Stored items from a collection

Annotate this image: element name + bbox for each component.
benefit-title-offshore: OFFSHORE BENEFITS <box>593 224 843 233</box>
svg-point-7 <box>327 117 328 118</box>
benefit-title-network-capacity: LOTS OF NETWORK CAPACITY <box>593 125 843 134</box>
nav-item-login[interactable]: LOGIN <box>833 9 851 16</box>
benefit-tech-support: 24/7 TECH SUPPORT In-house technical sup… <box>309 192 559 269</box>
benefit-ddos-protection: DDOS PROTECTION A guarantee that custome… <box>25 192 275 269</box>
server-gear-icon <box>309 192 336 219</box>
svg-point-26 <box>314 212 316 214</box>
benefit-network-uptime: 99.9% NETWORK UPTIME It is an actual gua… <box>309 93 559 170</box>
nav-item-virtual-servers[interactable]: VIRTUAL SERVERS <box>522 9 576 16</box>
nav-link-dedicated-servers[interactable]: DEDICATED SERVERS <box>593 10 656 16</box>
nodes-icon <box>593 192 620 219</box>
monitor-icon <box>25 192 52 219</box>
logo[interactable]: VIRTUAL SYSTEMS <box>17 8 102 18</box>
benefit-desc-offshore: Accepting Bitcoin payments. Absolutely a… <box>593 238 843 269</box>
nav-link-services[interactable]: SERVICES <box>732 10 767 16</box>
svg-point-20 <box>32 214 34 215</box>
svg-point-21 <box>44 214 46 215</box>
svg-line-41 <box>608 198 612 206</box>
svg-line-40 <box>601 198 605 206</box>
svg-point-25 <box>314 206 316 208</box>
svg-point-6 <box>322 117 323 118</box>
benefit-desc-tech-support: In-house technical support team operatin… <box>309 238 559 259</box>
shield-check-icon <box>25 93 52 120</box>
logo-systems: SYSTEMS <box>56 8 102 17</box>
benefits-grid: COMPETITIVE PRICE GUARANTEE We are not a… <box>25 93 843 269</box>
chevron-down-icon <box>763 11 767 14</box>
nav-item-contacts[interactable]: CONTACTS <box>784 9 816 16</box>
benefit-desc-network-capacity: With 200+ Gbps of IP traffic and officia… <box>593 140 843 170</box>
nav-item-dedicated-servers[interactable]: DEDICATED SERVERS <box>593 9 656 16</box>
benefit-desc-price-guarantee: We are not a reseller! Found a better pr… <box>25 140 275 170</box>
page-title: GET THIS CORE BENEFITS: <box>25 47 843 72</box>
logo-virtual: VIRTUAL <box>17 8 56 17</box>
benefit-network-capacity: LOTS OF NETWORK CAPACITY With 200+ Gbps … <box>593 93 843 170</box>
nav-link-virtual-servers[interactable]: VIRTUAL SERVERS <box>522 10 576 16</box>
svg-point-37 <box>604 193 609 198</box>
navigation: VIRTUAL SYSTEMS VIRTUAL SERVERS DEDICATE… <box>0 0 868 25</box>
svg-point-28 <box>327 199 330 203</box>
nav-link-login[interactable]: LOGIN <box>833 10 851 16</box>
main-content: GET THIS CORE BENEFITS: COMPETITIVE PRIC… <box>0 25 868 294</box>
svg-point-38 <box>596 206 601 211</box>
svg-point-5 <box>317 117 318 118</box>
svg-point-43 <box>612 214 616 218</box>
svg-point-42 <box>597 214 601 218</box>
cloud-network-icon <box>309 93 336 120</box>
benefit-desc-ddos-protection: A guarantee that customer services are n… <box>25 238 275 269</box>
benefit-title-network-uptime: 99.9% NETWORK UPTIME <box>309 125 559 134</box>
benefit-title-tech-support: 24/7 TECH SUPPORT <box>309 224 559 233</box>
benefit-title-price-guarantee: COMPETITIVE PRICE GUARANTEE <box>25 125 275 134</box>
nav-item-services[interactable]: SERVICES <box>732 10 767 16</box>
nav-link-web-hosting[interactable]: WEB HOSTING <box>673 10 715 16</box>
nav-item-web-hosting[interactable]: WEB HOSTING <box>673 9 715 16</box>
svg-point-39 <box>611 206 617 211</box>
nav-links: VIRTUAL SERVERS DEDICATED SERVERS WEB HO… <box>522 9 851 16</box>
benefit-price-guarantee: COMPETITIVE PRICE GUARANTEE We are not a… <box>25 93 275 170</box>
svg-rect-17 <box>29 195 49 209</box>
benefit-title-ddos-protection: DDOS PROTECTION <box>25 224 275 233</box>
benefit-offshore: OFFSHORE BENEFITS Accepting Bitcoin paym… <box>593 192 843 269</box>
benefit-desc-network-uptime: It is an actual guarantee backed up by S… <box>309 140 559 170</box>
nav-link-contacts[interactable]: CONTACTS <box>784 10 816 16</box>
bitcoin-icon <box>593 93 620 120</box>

#### What you need to do:
What lines in the entries above include the string "services"? Return each one.

#### Response area:
nav-link-services[interactable]: SERVICES <box>732 10 767 16</box>
benefit-desc-ddos-protection: A guarantee that customer services are n… <box>25 238 275 269</box>
nav-item-services[interactable]: SERVICES <box>732 10 767 16</box>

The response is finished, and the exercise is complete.